:: Work request ::
Word for word, restate the lines from the one holding "Media, 2016)" through the end of the data below, including both endpoints and nothing more.

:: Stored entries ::
===
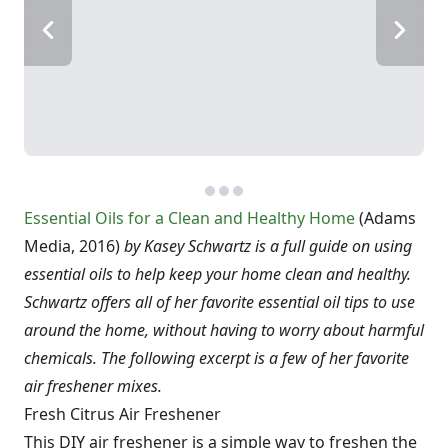
Essential Oils for a Clean and Healthy Home
(Adams
Media, 2016)
by Kasey Schwartz is a full guide on using
essential oils to help keep your home clean and healthy.
Schwartz offers all of her favorite essential oil tips to use
around the home, without having to worry about harmful
chemicals. The following excerpt is a few of her favorite
air freshener mixes.
Fresh Citrus Air Freshener
This DIY air freshener is a simple way to freshen the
===
:: Your response ::
Media, 2016)
by Kasey Schwartz is a full guide on using
essential oils to help keep your home clean and healthy.
Schwartz offers all of her favorite essential oil tips to use
around the home, without having to worry about harmful
chemicals. The following excerpt is a few of her favorite
air freshener mixes.
Fresh Citrus Air Freshener
This DIY air freshener is a simple way to freshen the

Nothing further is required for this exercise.